Ah, but that would change the semantics of your code. Remember that the a key idea in ML is that you can take an untyped version of your program, run it, and get the same result (modulo erasing types) as taking the typed version of your program and running that.

Your suggested code change will break that property. And it’s a really, really, really important property (to us systems jocks, at least).

ETA: for example, if f1 f2 raised an exception, or had some other side-effect.
ETA2: this is what I meant when I wrote "computing f1 f2"

I am not suggesting actually changing the code. I am suggesting type checking it with the putative change in addition to type checking it as is so as to be more precise. Right now I actually have to change the code in order to appease the type checker.

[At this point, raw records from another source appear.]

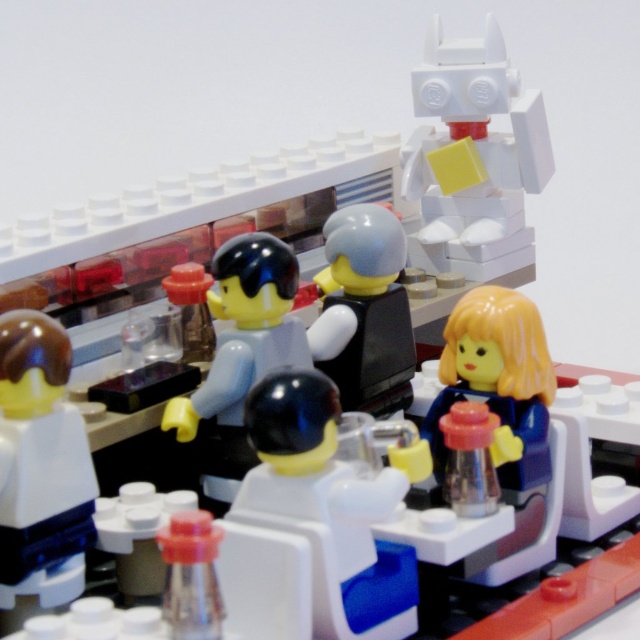 You are a visitor in this LEGO laboratory scene. You see a white plastic figure at center and a translucent blue plastic figure at center. Which one is located to the right?

The white plastic figure at center is positioned on the right side of the translucent blue plastic figure at center, so the white plastic figure at center is located to the right.

In the LEGO laboratory scene, you see a translucent blue plastic figure at center and a smooth black vest at center. Which object is positioned to the right?

The smooth black vest at center is positioned to the right of the translucent blue plastic figure at center. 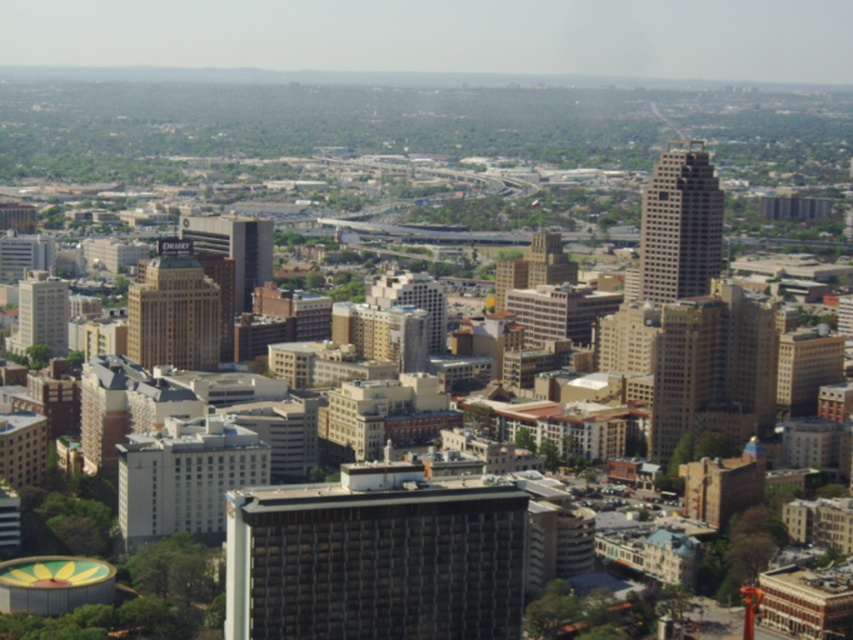 Question: In this image, where is matte glass skyscraper at center located relative to beige concrete building at left?

Choices:
 (A) left
 (B) right

Answer: (B)

Question: Which is farther from the matte glass skyscraper at center?

Choices:
 (A) brown brick building at center
 (B) gray concrete skyscraper at upper right
 (C) brown brick building at center-left

Answer: (A)

Question: Observing the image, what is the correct spatial positioning of dark gray concrete building at center in reference to matte glass skyscraper at center?

Choices:
 (A) left
 (B) right

Answer: (B)

Question: Based on their relative distances, which object is farther from the matte glass skyscraper at center?

Choices:
 (A) matte white building at center
 (B) dark gray concrete building at center

Answer: (B)

Question: Estimate the real-world distances between objects in this image. Which object is farther from the matte white building at center?

Choices:
 (A) brown brick building at center
 (B) beige concrete building at left

Answer: (B)

Question: Is brown brick building at center-left above beige concrete building at left?

Choices:
 (A) no
 (B) yes

Answer: (B) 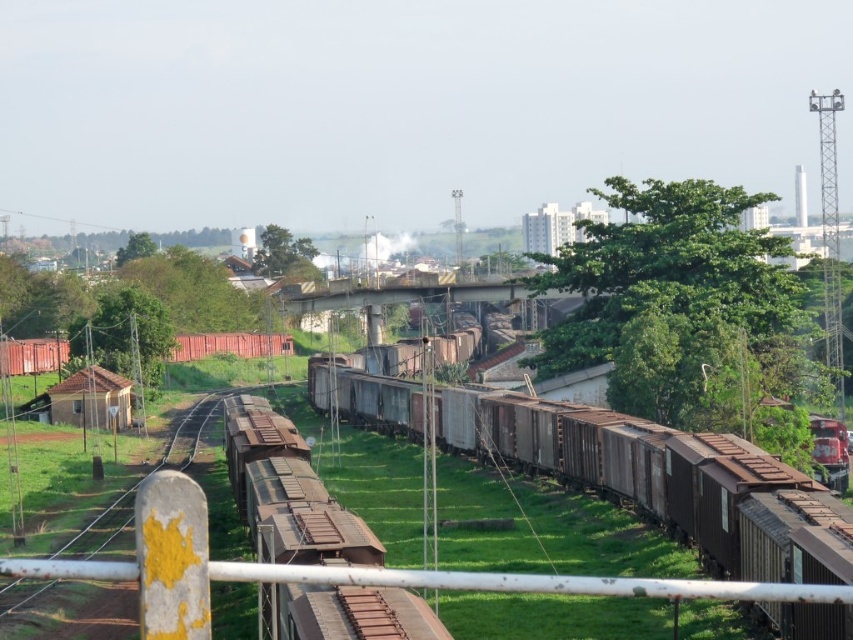 Question: Is rusty metal train car at center smaller than green leafy tree at upper left?

Choices:
 (A) yes
 (B) no

Answer: (A)

Question: Is green leafy tree at upper center above green leafy tree at upper left?

Choices:
 (A) no
 (B) yes

Answer: (A)

Question: Which object appears closest to the camera in this image?

Choices:
 (A) green leafy tree at upper left
 (B) rusty metal train carriages at center
 (C) rusty metal rail at center
 (D) green leafy tree at upper center

Answer: (C)

Question: Which point appears farthest from the camera in this image?

Choices:
 (A) (115, 264)
 (B) (376, 573)
 (C) (677, 465)
 (D) (264, 490)

Answer: (A)

Question: Which point is closer to the camera?

Choices:
 (A) (276, 266)
 (B) (619, 244)
 (C) (763, 600)

Answer: (C)

Question: Where is rusty metal train carriages at center located in relation to green leafy tree at upper left in the image?

Choices:
 (A) right
 (B) left

Answer: (A) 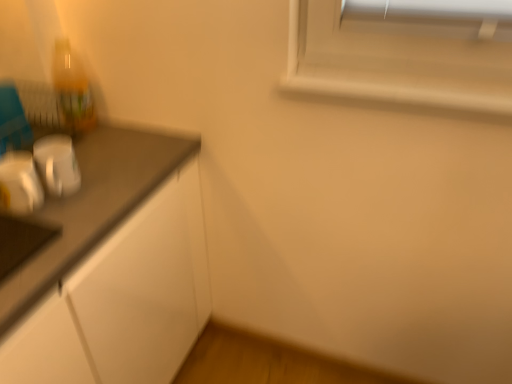 Question: Considering the positions of point (73, 76) and point (19, 173), is point (73, 76) closer or farther from the camera than point (19, 173)?

Choices:
 (A) closer
 (B) farther

Answer: (B)

Question: Looking at the image, does translucent plastic bottle at upper left seem bigger or smaller compared to metallic silver toaster at left?

Choices:
 (A) small
 (B) big

Answer: (B)

Question: From a real-world perspective, is translucent plastic bottle at upper left physically located above or below metallic silver toaster at left?

Choices:
 (A) above
 (B) below

Answer: (A)

Question: Considering the positions of metallic silver toaster at left and translucent plastic bottle at upper left in the image, is metallic silver toaster at left wider or thinner than translucent plastic bottle at upper left?

Choices:
 (A) thin
 (B) wide

Answer: (B)

Question: Is metallic silver toaster at left inside the boundaries of translucent plastic bottle at upper left, or outside?

Choices:
 (A) inside
 (B) outside

Answer: (B)

Question: In terms of height, does metallic silver toaster at left look taller or shorter compared to translucent plastic bottle at upper left?

Choices:
 (A) short
 (B) tall

Answer: (A)

Question: From the image's perspective, is metallic silver toaster at left located above or below translucent plastic bottle at upper left?

Choices:
 (A) below
 (B) above

Answer: (A) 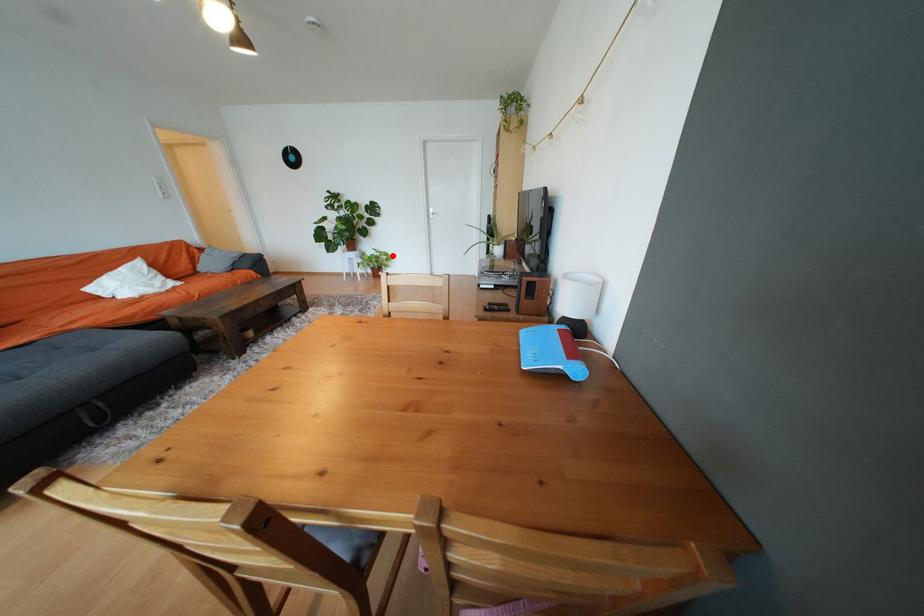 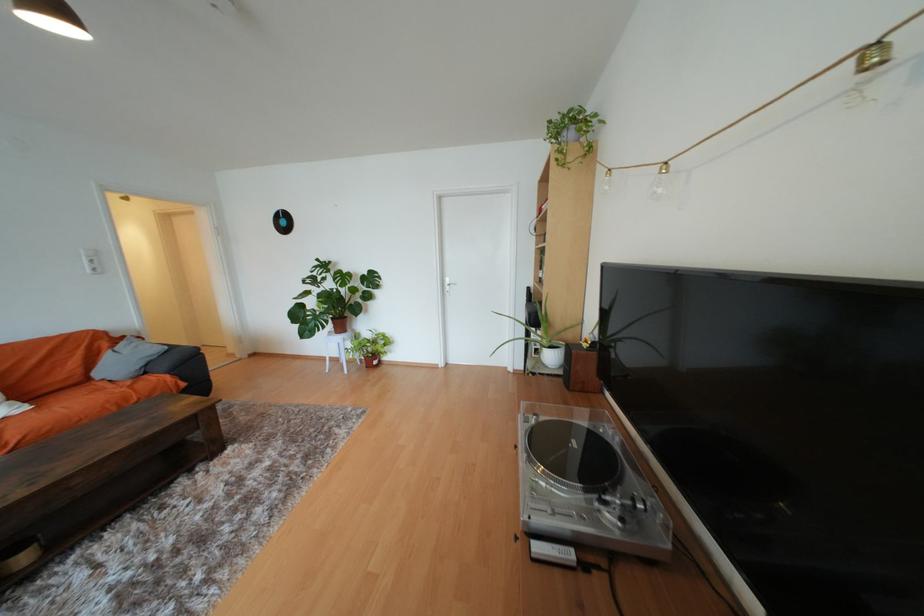 In the second image, find the point that corresponds to the highlighted location in the first image.

(391, 339) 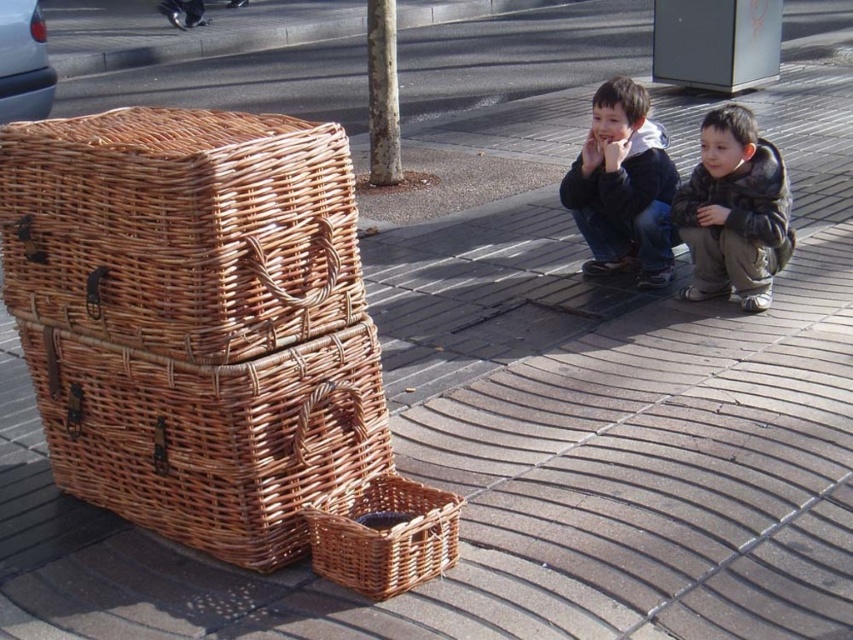 You are a delivery person trying to place a heavy package on the ground. The asphalt at upper center is the only flat surface available. Is the woven brown basket at lower center in the way of placing the package there?

The woven brown basket at lower center is positioned under the asphalt at upper center, so it is blocking the area where the package needs to be placed. Therefore, you should move the basket before placing the package on the asphalt at upper center.

You are a delivery person who needs to place a package between the woven brown basket at left and the woven brown basket at lower center. The package is 12 inches long. Will it fit in the space between them?

The distance between the woven brown basket at left and the woven brown basket at lower center is 10.97 inches. Since the package is 12 inches long, it will not fit in the space between them.

You are a delivery person who needs to choose between the woven brown basket at left and the woven brown basket at lower center to carry a package. Which basket should you choose if you want the larger one?

The woven brown basket at left is bigger than the woven brown basket at lower center, so you should choose the woven brown basket at left.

I wonder if anybody’s done any thesis work on this problem: keep in mind that a naive way of doing this would introduce nondeterminism (aka backtracking) and hence might blow up the time complexity of type-checking.

Not really, as stated previously, the semantics of

let f = f1 f2

and

let f x y = f1 f2 x y

are completely different. Thus, it does not make much sense to typecheck let f = f1 f2 as if it was let f x y = f1 f2 x y. The root issue is more than the type system is not precise enough to know if f1 f2 is effect-free (and thus can be generalized) or not (and thus should not be generalized).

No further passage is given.